Las colombianadas que producen risa y algarabía en
las redes sociales no son más que un cúmulo de ocurrencias que por su
desparpajo y naturalidad identifican la
manera como vemos y entendemos la vida. Esa cosmovisión contradictoria hace que
García Márquez argumente que, “esa
encrucijada de destinos ha forjado una patria densa e indescifrable donde lo
inverosímil es la única medida de la realidad. Nuestra insignia es la
desmesura. En todo: en lo bueno y en lo malo, en el amor y en el odio, en el
júbilo de un triunfo y en la amargura de una derrota. Destruimos a los ídolos
con la misma pasión con que los creamos, somos intuitivos, autodidactas
espontáneos y rápidos, y trabajadores encarnizados, pero nos enloquece la sola
idea del dinero fácil”. Es esa la simiente inentendible para un extranjero
común y corriente de donde emerge la idolatría malsana por personajes y grupos
delincuenciales por el simple hecho de regalar una casa, construir un puente,
entregar una beca, una lista de útiles escolares o garantizar la seguridad de
una región. Acciones sociales y personales que les corresponde a la familia y
al estado. Dicho de otra manera: los malos de la película son los buenos en la
vida real. Una especie de Robín Hood a la inversa o para ser más drásticos: los
criminales re-emplazando las funciones del gobierno con dineros provenientes de
actividades ilegales, que más tarde que temprano destruirán a la sociedad que
en apariencia benefician.
García Márquez lo reitera en ese maravilloso
documento <Un País al alcance de los niños>, que sirvió de proclama y
prefacio al texto <Colombia: al filo de la oportunidad>, con el cual se
intentó hacerles entender (y no lo consiguió) al Gobierno de Cesar Gaviria
Trujillo y a todos los Presidentes del futuro, como se debía manejar la
Educación en nuestro País. Gabo cree que “somos
una sociedad sentimental en la que prima el gesto sobre la reflexión., el
ímpetu sobre la razón, el calor humano sobre la desconfianza. Tenemos un amor
casi irracional por la vida, pero nos matamos unos a otros por las ansias de
vivir. Al autor de los crímenes más terribles lo pierde una debilidad
sentimental. De otro modo: al colombiano sin corazón lo pierde el corazón”. Semejante
reflexión obliga a re-tomar el tema educativo desde lo fundamental, la cuestión
docente en calidad de asunto que debe ser re-visado con lupa, el papel de la
familia como pilar que garantice el equilibrio afectivo de la sociedad y la
función matricial del estado en el sentido que sus deberes deben estar en
sintonía con las necesidades de toda la ciudadanía.

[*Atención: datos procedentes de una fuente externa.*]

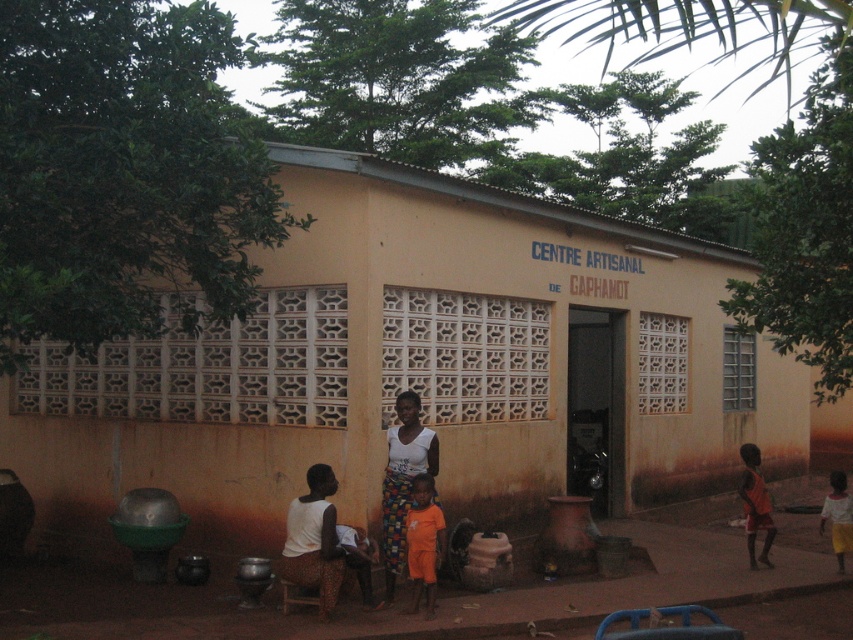 You are standing on the sidewalk in front of the yellow matte building at center. You want to hand a flyer to the orange fabric child at lower right. Which direction should you walk to reach them?

The yellow matte building at center is located above the orange fabric child at lower right, so you should walk downward or towards the lower part of the scene to reach the orange fabric child at lower right.

From the picture: You are a photographer standing in front of the building. You want to take a photo that includes both the orange fabric at center and the orange fabric child at lower right. Which object should you focus on first to ensure both are in the frame?

You should focus on the orange fabric at center first since it is closer to the viewer, allowing you to adjust the frame to include both the orange fabric at center and the orange fabric child at lower right.

From the picture: You are a visitor at the CENTRE ARTISANAL DE CAPHAMOT and want to find the orange fabric at center and the orange fabric child at lower right. Which one is smaller in size?

The orange fabric at center is smaller in size compared to the orange fabric child at lower right.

Sabemos con absoluta certeza, en eso García Márquez
es insistente, que en “cada uno de
nosotros cohabitan, de la manera más arbitraria, la justicia y la impunidad;
somos fanáticos del legalismo, pero llevamos bien despierto en el alma un
leguleyo de mano maestra para burlar las leyes sin violarlas, o para violarlas
sin castigo. Somos capaces de los actos más nobles y de los más abyectos, de
poemas sublimes y asesinatos dementes, de funerales jubilosos y parrandas
mortales. No porque unos seamos buenos y otros malos, sino porque todos
participamos de ambos extremos. Llegado el caso --y Dios nos libre-- todos
somos capaces de todo”. Contradictorios en todo. Al punto que las victimas
de una estafa social o financiera aman a quien les “robó” la respiración,
protestan para restaurar el “buen nombre” de él o la victimaria, y no dudamos
en imaginar, que si él o la victimaria lo pidiese, matarían para defender esa
causa que los perjudica.
En fin: contradictorios es la palabra que debe aparecer en
algún lugar de nuestra cédula de ciudadanía y a renglón seguido de la oración
pordiosera que adornará nuestra lápida.